Nel mio libro “Regionalismi economici e sicurezza” (2000) quest’affermazione era corroborata da quanto accaduto nel primo decennio di post-bipolarismo. Arriva alla stessa conclusione un buon testo di Natalino Ronzitti e Joachim Krause, “The EU, the UN and Collective Security. Making Multilateralism Effective”, presentato qualche sera fa a Roma presso la rappresentanza della Commissione europea. Nel dibattito si è sottolineato come il sistema internazionale, in particolare attraverso i comportamenti della superpotenza americana e dell’Onu, si dica impotente a risolvere le crisi, gettando le relazioni globali tra gli stati in una sorta di deriva anarcoide che non promette nulla di buono. Quello che sta accadendo in Siria, dove le cifre di morti e rifugiati raggiungono picchi scandalosi nell’indifferenza della comunità internazionale, è solo il punto più evidente dell’impotenza che ammorba ogni altro teatro di crisi. Foreign Policy l’ha sbattuto con brutalità sulla copertina del numero in edicola (“How not to win a war”), illustrando nel suo “special report” come, tra Stati Uniti e comunità internazionale, si sia fatto di tutto al fine di “getting it wrong”. La constatazione è facilmente estendibile all’economia, con l’incapacità del sistema di rispondere ad una crisi economico-finanziaria tuttora in grado di cacciare la globalizzazione in un vicolo cieco.

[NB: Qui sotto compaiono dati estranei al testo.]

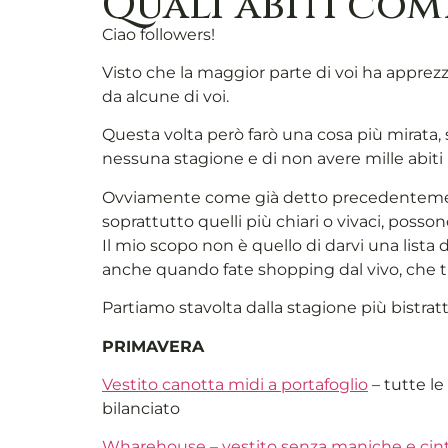
Quali abiti co
Ciao followers!
Visto che la maggior parte di voi ha apprez
da alcune di voi.
Questa volta però farò una cosa più mirata,
nessuna stagione e di non avere mille abiti 
Ovviamente come già detto precedentemente,
soprattutto quelli più chiari o vivaci, posso
Il mio scopo non è quello di darvi una lista
anche quando fate shopping dal vivo, che tip
Partiamo stavolta dalla stagione più bistrat
PRIMAVERA
Vestito canotta midi a portafoglio
– tutte l
bilanciato
Wharehouse – vestito senza maniche e cin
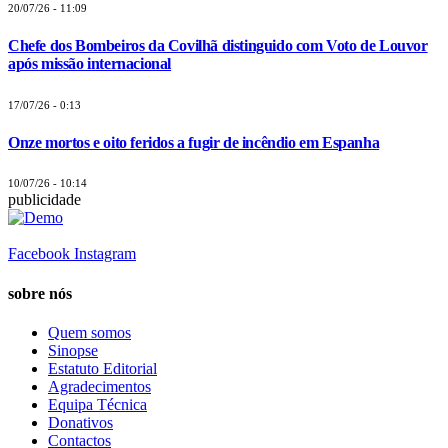
20/07/26 - 11:09
Chefe dos Bombeiros da Covilhã distinguido com Voto de Louvor
após missão internacional
17/07/26 - 0:13
Onze mortos e oito feridos a fugir de incêndio em Espanha
10/07/26 - 10:14
publicidade
Facebook
Instagram
sobre nós
Quem somos
Sinopse
Estatuto Editorial
Agradecimentos
Equipa Técnica
Donativos
Contactos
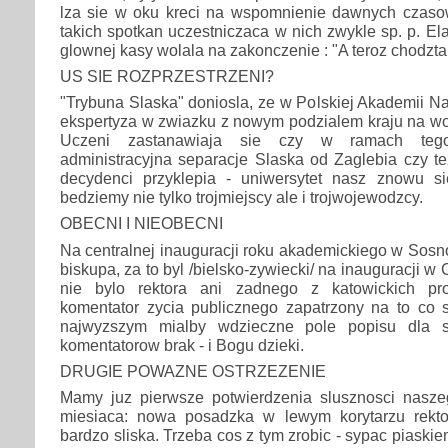
lza sie w oku kreci na wspomnienie dawnych czas
takich spotkan uczestniczaca w nich zwykle sp. p. El
glownej kasy wolala na zakonczenie : "A teroz chodzta
US SIE ROZPRZESTRZENI?
"Trybuna Slaska" doniosla, ze w Polskiej Akademii Na
ekspertyza w zwiazku z nowym podzialem kraju na wo
Uczeni zastanawiaja sie czy w ramach tego
administracyjna separacje Slaska od Zaglebia czy tez
decydenci przyklepia - uniwersytet nasz znowu sie
bedziemy nie tylko trojmiejscy ale i trojwojewodzcy.
OBECNI I NIEOBECNI
Na centralnej inauguracji roku akademickiego w Sos
biskupa, za to byl /bielsko-zywiecki/ na inauguracji w 
nie bylo rektora ani zadnego z katowickich pro
komentator zycia publicznego zapatrzony na to co s
najwyzszym mialby wdzieczne pole popisu dla s
komentatorow brak - i Bogu dzieki.
DRUGIE POWAZNE OSTRZEZENIE
Mamy juz pierwsze potwierdzenia slusznosci nasze
miesiaca: nowa posadzka w lewym korytarzu rektor
bardzo sliska. Trzeba cos z tym zrobic - sypac piaski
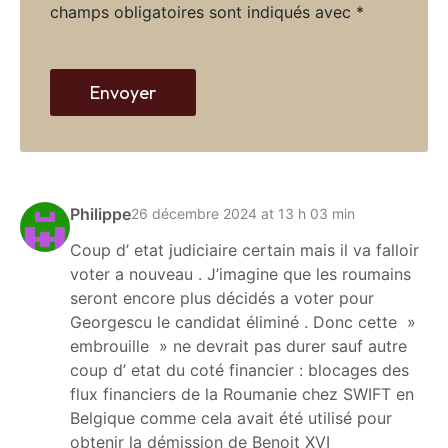
champs obligatoires sont indiqués avec
*
w
e
b
Envoyer
Philippe
26 décembre 2024 at 13 h 03 min
Coup d’ etat judiciaire certain mais il va falloir
voter a nouveau . J’imagine que les roumains
seront encore plus décidés a voter pour
Georgescu le candidat éliminé . Donc cette »
embrouille » ne devrait pas durer sauf autre
coup d’ etat du coté financier : blocages des
flux financiers de la Roumanie chez SWIFT en
Belgique comme cela avait été utilisé pour
obtenir la démission de Benoit XVI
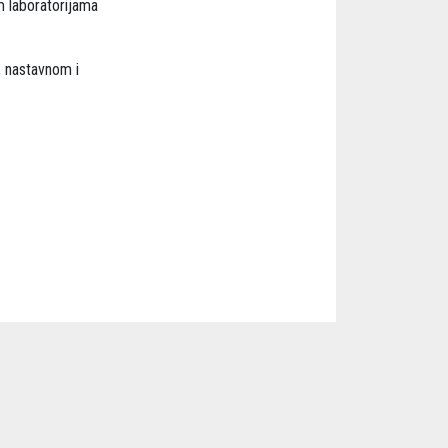
m laboratorijama
 nastavnom i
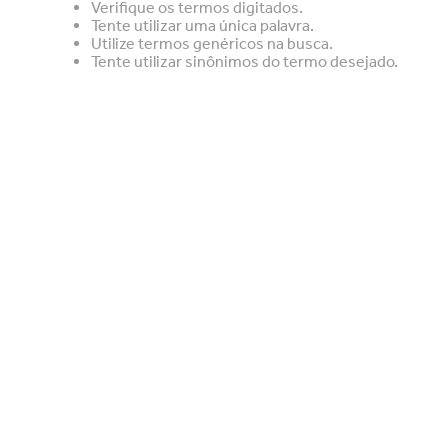
Verifique os termos digitados.
Tente utilizar uma única palavra.
Utilize termos genéricos na busca.
Tente utilizar sinônimos do termo desejado.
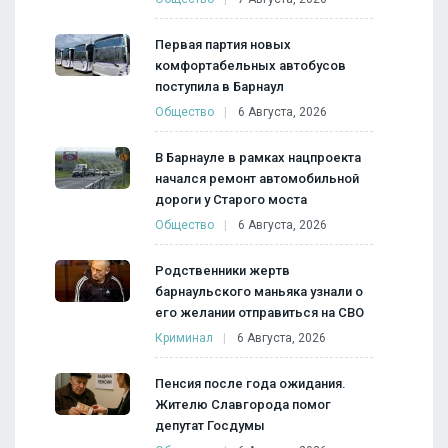
Первая партия новых
комфортабельных автобусов
поступила в Барнаул
Общество
6 Августа, 2026
В Барнауле в рамках нацпроекта
начался ремонт автомобильной
дороги у Старого моста
Общество
6 Августа, 2026
Родственники жертв
барнаульского маньяка узнали о
его желании отправиться на СВО
Криминал
6 Августа, 2026
Пенсия после года ожидания.
Жителю Славгорода помог
депутат Госдумы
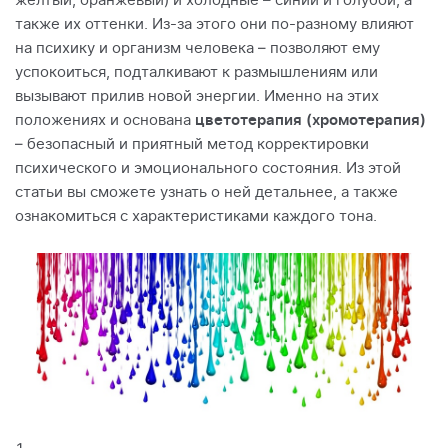
жёлтый, оранжевый) и холодные – синий и голубой, а
также их оттенки. Из-за этого они по-разному влияют
на психику и организм человека – позволяют ему
успокоиться, подталкивают к размышлениям или
вызывают прилив новой энергии. Именно на этих
положениях и основана
цветотерапия (хромотерапия)
– безопасный и приятный метод корректировки
психического и эмоционального состояния. Из этой
статьи вы сможете узнать о ней детальнее, а также
ознакомиться с характеристиками каждого тона.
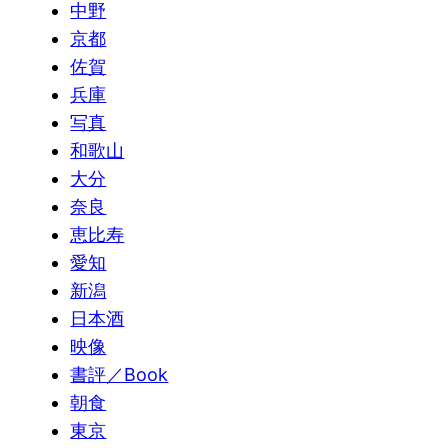
中野
京都
佐賀
兵庫
写真
和歌山
大分
奈良
恵比寿
愛知
新潟
日本酒
映像
書評／Book
朝食
東京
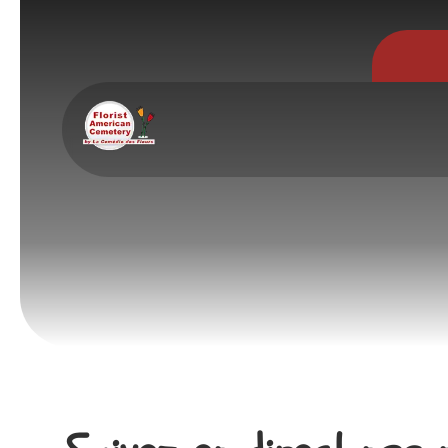
Panneau de gestion des cookies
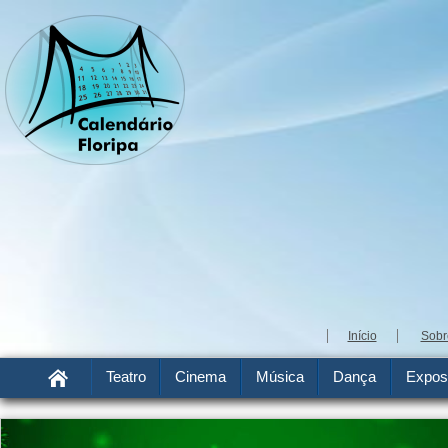
Início
Sobr
Teatro
Cinema
Música
Dança
Expos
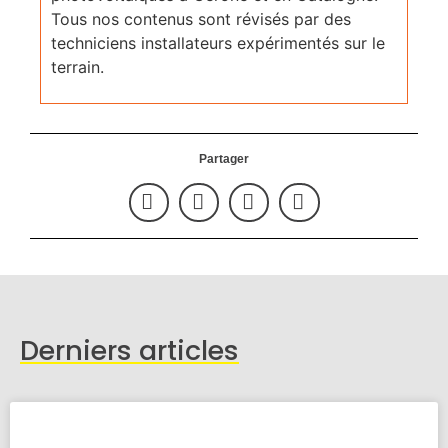
Tous nos contenus sont révisés par des
techniciens installateurs expérimentés sur le
terrain.
Partager
Derniers articles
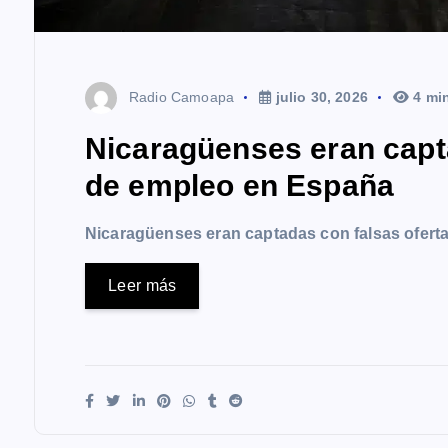
Radio Camoapa
julio 30, 2026
4 mi
Nicaragüenses eran capt
de empleo en España
Nicaragüenses eran captadas con falsas ofer
Leer más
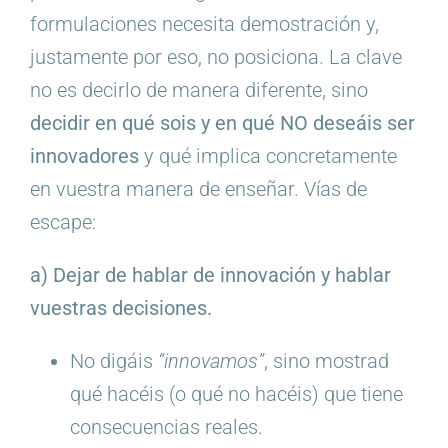
formulaciones necesita demostración y,
justamente por eso, no posiciona. La clave
no es decirlo de manera diferente, sino
decidir en qué sois y en qué NO deseáis ser
innovadores
y qué implica concretamente
en vuestra manera de enseñar. Vías de
escape:
a) Dejar de hablar de innovación y hablar
vuestras decisiones.
No digáis
“innovamos”
, sino mostrad
qué hacéis (o qué no hacéis) que tiene
consecuencias reales.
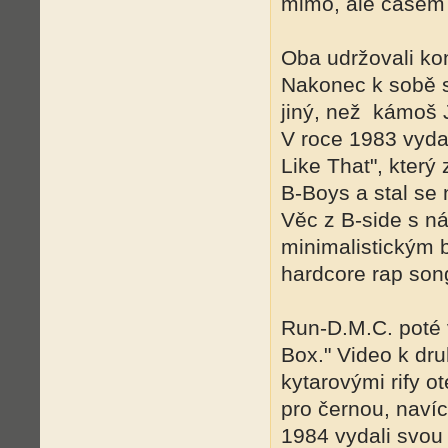
mimo, ale časem 
Oba udržovali kon
Nakonec k sobě se
jiný, než kámoš 
V roce 1983 vydali 
Like That", kter
B-Boys a stal se
Věc z B-side s n
minimalistickým
hardcore rap son
Run-D.M.C. poté v
Box." Video k dr
kytarovými rify o
pro černou, naví
1984 vydali svou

Washington e Onu hanno iniziato a scoprire l’efficacia degli strumenti regionali nelle riposte di sicurezza politica, utilizzando Nato, Unione Africana, Lega Araba in teatri di crisi. Non hanno fatto lo stesso verso i bisogni di sicurezza economica e finanziaria, probabilmente perché avrebbero dovuto dare riconoscimenti “eccessivi” al modello dell’Unione Europea, e sospingere Cina e Giappone a muovere le fila del regionalismo asiatico, bloccato nel ridotto del sud est (Asean), tirandone poi le conseguenze in ambito di riforma del Consiglio di Sicurezza e di Banca Mondiale.
In “The Second World Empire and Influence in the New Global Order”, Parag Khanna, ascoltato consigliere di Obama, suonava nel 2008 la campana del declino statunitense, rispetto a Cina ed Europa. Un modo di evitarlo è, per Washington, di uscire dalla cultura dell’exceptionalism e riconoscere le virtù del regionalismo. Bisognerà pure chiedersi perché l’Europa, con tutti i suoi limiti, detenga il miglior welfare e il più alto tasso di democrazia, abbia risollevato i paesi post comunisti, non faccia guerre e finanzi il 40% del bilancio delle Nazioni Unite.